Kola Boof, author and womanist, has an interesting story to tell. One that is filled with the immigrant experience, marriage, motherhood, love affairs, and a well-known terrorist It maybe easy to dismiss her when you come across some of her tweets, Facebook status and essays which are sometimes strewn with offensive language and controversial statements . But I have discovered through her writing that Kola Boof is passionate about how black women are portrayed and treated by the media and the larger society. The following illustrates some of the reasons why we like Kola Boof and why her voice should be heard.
1. Kola Boof recognizes how the portrayal of black women in magazines, movies and music videos shapes societal perception of black women.

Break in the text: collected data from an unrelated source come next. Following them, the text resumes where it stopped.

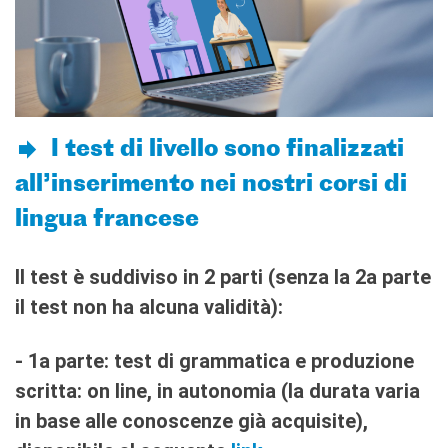
QUI SOMMES-NOUS ?
L'équipe
Contacts et horaires
IF Italia
Carte de membre
Nos partenaires
I test di livello sono finalizzati
Diventare sponsor
Certificazione ISO UNI EN
all’inserimento nei nostri corsi di
9001: 2015
lingua francese
RECHERCHER
Il test è suddiviso in 2 parti
(senza la 2a parte
il test non ha alcuna validità)
:
- 1a parte: test di grammatica e produzione
scritta: on line, in autonomia
(la durata varia
in base alle conoscenze già acquisite),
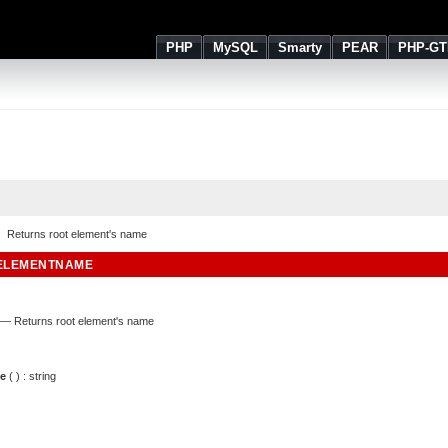
PHP
MySQL
Smarty
PEAR
PHP-GT
Returns root element's name
ELEMENTNAME
—
Returns root element's name
e
( ) :
string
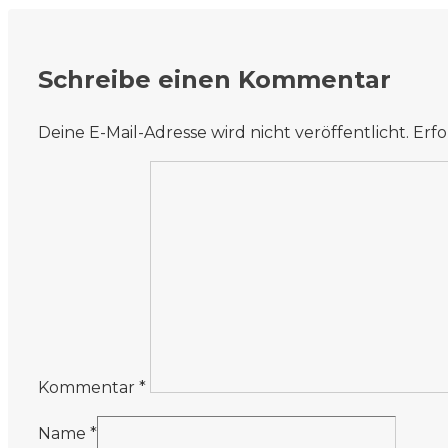
Schreibe einen Kommentar
Deine E-Mail-Adresse wird nicht veröffentlicht.
Erfo
Kommentar
*
Name
*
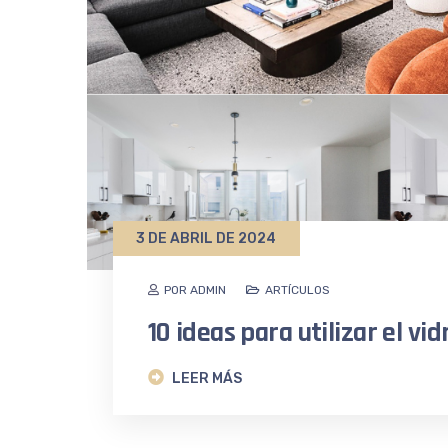
3 DE ABRIL DE 2024
POR ADMIN
ARTÍCULOS
10 ideas para utilizar el vi
LEER MÁS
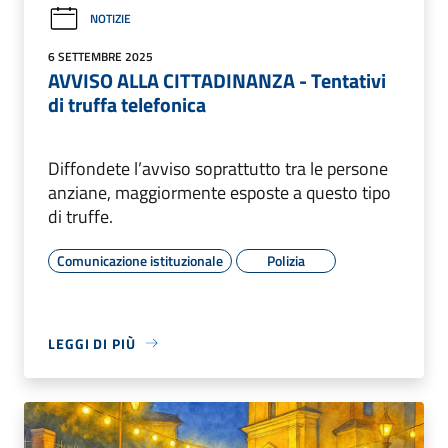
NOTIZIE
6 SETTEMBRE 2025
AVVISO ALLA CITTADINANZA - Tentativi
di truffa telefonica
Diffondete l’avviso soprattutto tra le persone
anziane, maggiormente esposte a questo tipo
di truffe.
Comunicazione istituzionale
Polizia
LEGGI DI PIÙ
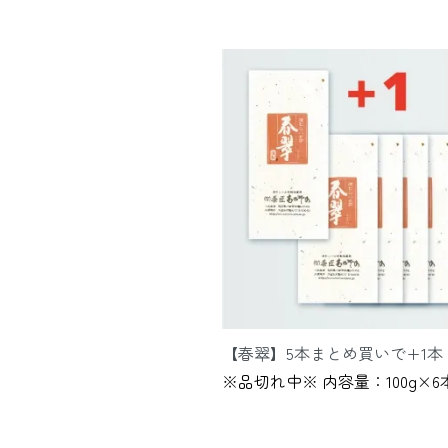
【春翠】5本まとめ買いで+1本
※品切れ中※ 内容量：100g×6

Filmed and projected images almost always socialize the eyes beholding the images. Whether they be movies, magazines or music videos; the repetition of these visual images socially condition the watching eye as to what that particular society considers good and bad; what is to be loved and valued; what is to be valued as beautiful and impressive; what is to be coveted—and; and—gazed at from the tower of one’s own status in America—what is to be pitied and felt sorry for; no matter how noble and courageously it is presented on screen.

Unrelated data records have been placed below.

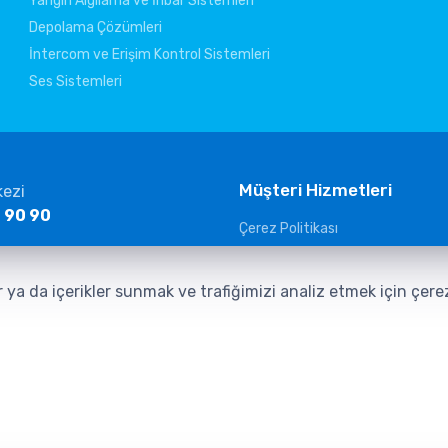
Yangın Algılama ve İhbar Sistemleri
Depolama Çözümleri
İntercom ve Erişim Kontrol Sistemleri
Ses Sistemleri
Müşteri Hizmetleri
kezi
 90 90
Çerez Politikası
KVKK Aydınlatma Metni
ltelekom.com
Güvenlik Kameraları Aydınlatma
r ya da içerikler sunmak ve trafiğimizi analiz etmek için çer
Veri Sorumlusuna Başvuru Form
İletişim Aydınlatma Metni
EMLERİ SAN. TİC. LTD. ŞTİ. aittir.
Tasarım ve Yazılım:
AMERKEZ WEB Tasarım Ya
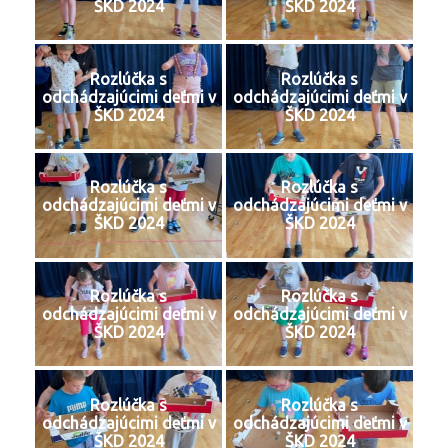
ŠKD 2024
ŠKD 2024
Rozlúčka s
Rozlúčka s
odchádzajúcimi deťmi v
odchádzajúcimi deťmi v
ŠKD 2024
ŠKD 2024
Rozlúčka s
Rozlúčka s
odchádzajúcimi deťmi v
odchádzajúcimi deťmi v
ŠKD 2024
ŠKD 2024
Rozlúčka s
Rozlúčka s
odchádzajúcimi deťmi v
odchádzajúcimi deťmi v
ŠKD 2024
ŠKD 2024
Rozlúčka s
Rozlúčka s
odchádzajúcimi deťmi v
odchádzajúcimi deťmi v
ŠKD 2024
ŠKD 2024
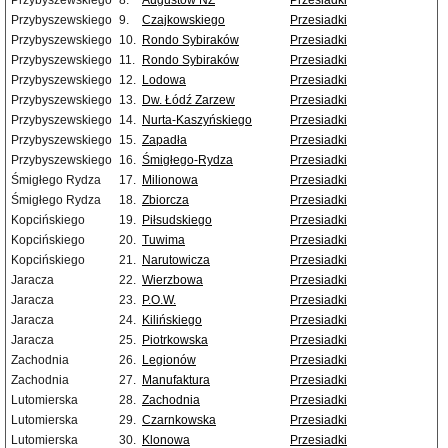
Przybyszewskiego
8.
Augustów NŻ
Przesiadki
Przybyszewskiego
9.
Czajkowskiego
Przesiadki
Przybyszewskiego
10.
Rondo Sybiraków
Przesiadki
Przybyszewskiego
11.
Rondo Sybiraków
Przesiadki
Przybyszewskiego
12.
Lodowa
Przesiadki
Przybyszewskiego
13.
Dw. Łódź Zarzew
Przesiadki
Przybyszewskiego
14.
Nurta-Kaszyńskiego
Przesiadki
Przybyszewskiego
15.
Zapadła
Przesiadki
Przybyszewskiego
16.
Śmigłego-Rydza
Przesiadki
Śmigłego Rydza
17.
Milionowa
Przesiadki
Śmigłego Rydza
18.
Zbiorcza
Przesiadki
Kopcińskiego
19.
Piłsudskiego
Przesiadki
Kopcińskiego
20.
Tuwima
Przesiadki
Kopcińskiego
21.
Narutowicza
Przesiadki
Jaracza
22.
Wierzbowa
Przesiadki
Jaracza
23.
P.O.W.
Przesiadki
Jaracza
24.
Kilińskiego
Przesiadki
Jaracza
25.
Piotrkowska
Przesiadki
Zachodnia
26.
Legionów
Przesiadki
Zachodnia
27.
Manufaktura
Przesiadki
Lutomierska
28.
Zachodnia
Przesiadki
Lutomierska
29.
Czarnkowska
Przesiadki
Lutomierska
30.
Klonowa
Przesiadki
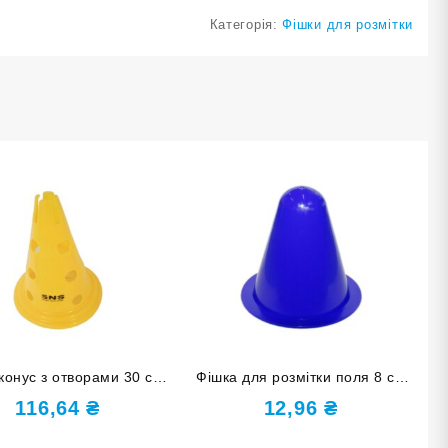
Категорія:
Фішки для розмітки
конус з отворами 30 см
Фішка для розмітки поля 8 см
O-83830 жовта
F-8cm синя
116,64
₴
12,96
₴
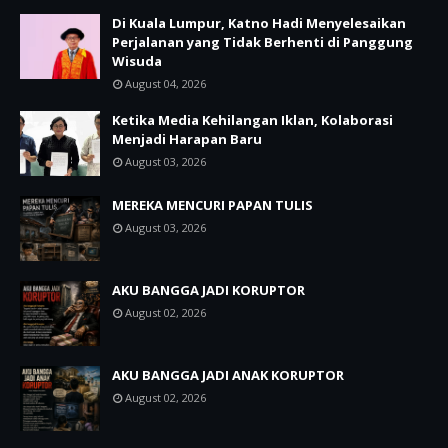
Di Kuala Lumpur, Katno Hadi Menyelesaikan
Perjalanan yang Tidak Berhenti di Panggung
Wisuda
August 04, 2026
Ketika Media Kehilangan Iklan, Kolaborasi
Menjadi Harapan Baru
August 03, 2026
MEREKA MENCURI PAPAN TULIS
August 03, 2026
AKU BANGGA JADI KORUPTOR
August 02, 2026
AKU BANGGA JADI ANAK KORUPTOR
August 02, 2026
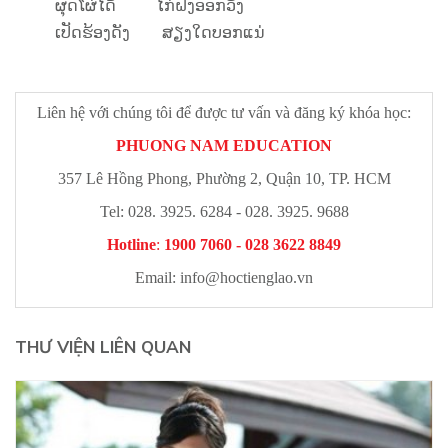
ຜຸດໂຜ່ໄດ້ ໄກ່ຝັ່ງອອກວັງ
ເປັດຮ້ອງດັງ ສຽງໃດບອກແນ່
Liên hệ với chúng tôi để được tư vấn và đăng ký khóa học:
PHUONG NAM EDUCATION
357 Lê Hồng Phong, Phường 2, Quận 10, TP. HCM
Tel: 028. 3925. 6284 - 028. 3925. 9688
Hotline
:
1900 7060 - 028 3622 8849
Email:
info@hoctienglao.vn
THƯ VIỆN LIÊN QUAN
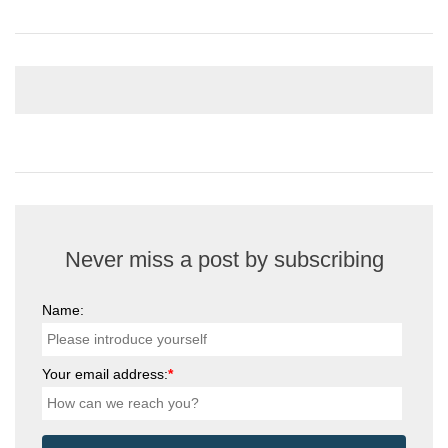
Never miss a post by subscribing
Name:
Your email address:
*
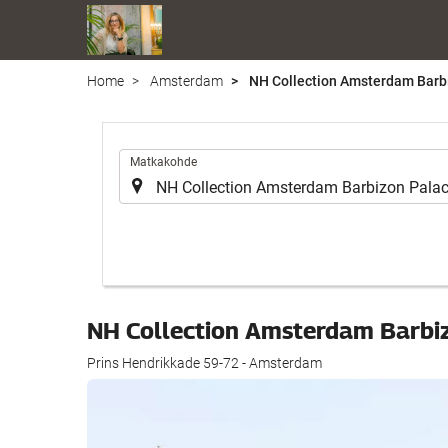
Home
Amsterdam
NH Collection Amsterdam Barb
.
Matkakohde
NH Collection Amsterdam Barbi
Prins Hendrikkade 59-72 - Amsterdam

Kola Boof believes that films like The Help, Precious etc. always portray dark-skinned black women as being denigrated,abused or living out a particular black pathology. Or she [ the black woman] is pushed to the fringes of the narrative as the best friend, maid, back up singer or wallflower. This leads the audience to feel sympathy for the dark skinned black woman or completely ignore her all together. But here in lies the problem. Kola states:
We get to “feel sorry” for her station in life…and in doing so…we mistake feeling sorry as delivering justice. It lets us off the hook, because after “feeling sorry” for her—what else does she want, change? No. We did that while watching the film. Now as we leave the theatre—we’re done with her.
2. Kola Boof has a deep appreciation for black beauty. Too often we join the chorus, “Black is beautiful.” But what does that mean? How is black beautiful? Kola has developed strong metaphors that vividly convey the beauty of black women.

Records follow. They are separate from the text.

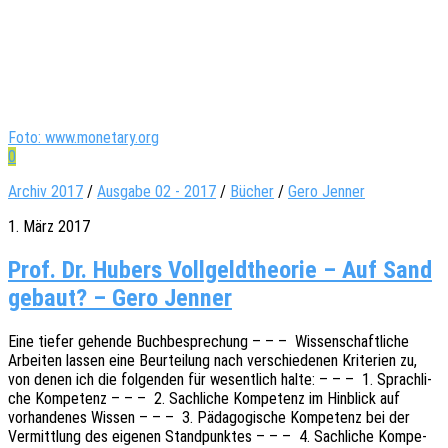
Foto: www.monetary.org
0
Archiv 2017
/
Ausgabe 02 - 2017
/
Bücher
/
Gero Jenner
1. März 2017
Prof. Dr. Hubers Vollgeldtheorie – Auf Sand
gebaut? – Gero Jenner
Eine tiefer gehen­de Buch­be­spre­chung – – – Wissen­schaft­li­che
Arbei­ten lassen eine Beur­tei­lung nach verschie­de­nen Krite­ri­en zu,
von denen ich die folgen­den für wesent­lich halte: – – – 1. Sprach­li­
che Kompe­tenz – – – 2. Sach­li­che Kompe­tenz im Hinblick auf
vorhan­de­nes Wissen – – – 3. Pädago­gi­sche Kompe­tenz bei der
Vermitt­lung des eige­nen Stand­punk­tes – – – 4. Sach­li­che Kompe­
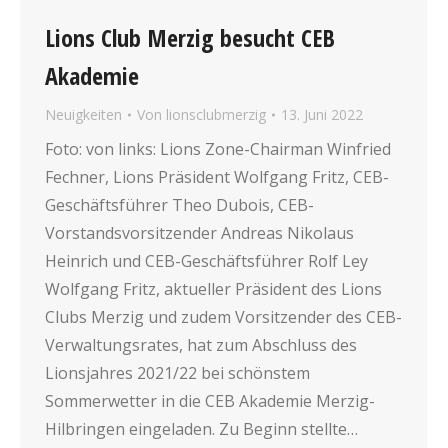
Lions Club Merzig besucht CEB
Akademie
Neuigkeiten
Von
lionsclubmerzig
13. Juni 2022
Foto: von links: Lions Zone-Chairman Winfried
Fechner, Lions Präsident Wolfgang Fritz, CEB-
Geschäftsführer Theo Dubois, CEB-
Vorstandsvorsitzender Andreas Nikolaus
Heinrich und CEB-Geschäftsführer Rolf Ley
Wolfgang Fritz, aktueller Präsident des Lions
Clubs Merzig und zudem Vorsitzender des CEB-
Verwaltungsrates, hat zum Abschluss des
Lionsjahres 2021/22 bei schönstem
Sommerwetter in die CEB Akademie Merzig-
Hilbringen eingeladen. Zu Beginn stellte…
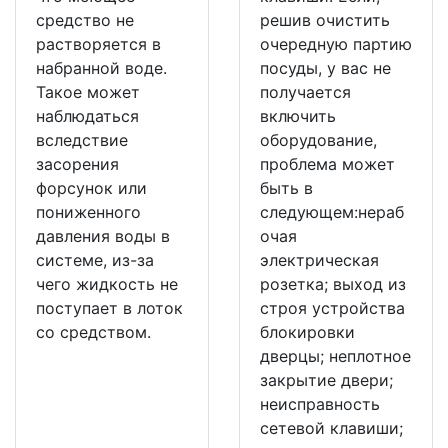
средство не
решив очистить
растворяется в
очередную партию
набранной воде.
посуды, у вас не
Такое может
получается
наблюдаться
включить
вследствие
оборудование,
засорения
проблема может
форсунок или
быть в
пониженного
следующем:нераб
давления воды в
очая
системе, из-за
электрическая
чего жидкость не
розетка; выход из
поступает в лоток
строя устройства
со средством.
блокировки
дверцы; неплотное
закрытие двери;
неисправность
сетевой клавиши;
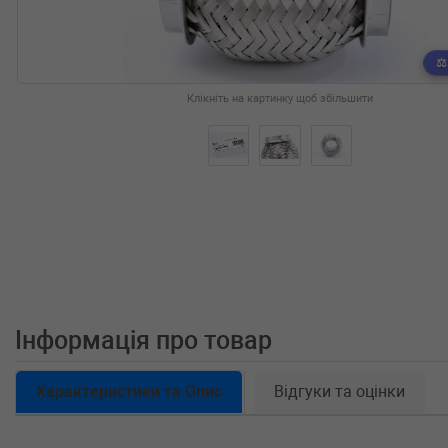
Клікніть на картинку щоб збільшити
Інформація про товар
Характеристики та Опис
Відгуки та оцінки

I am awestruck by the description of her female heroine in her book, The Sexy Part of the Bible.
My look, mind you, is not chocolate like Lauryn Hill, Whoopi Goldberg, or Naomi Campbell–it is pitch black and shimmering like the purple outer space of the universe. I am the charcoal that creates diamonds. I am the blackest black woman.
In one of her essays about her decision not to watch The Help, she vividly describes the beauty of an African Woman:
…there is nothing in creation–like an African Woman. Her bee-stung Goddessa lips, dunken cake (booty), ocean-stirring voice, salt jagged hair and root beer dark celestial eyed gaze…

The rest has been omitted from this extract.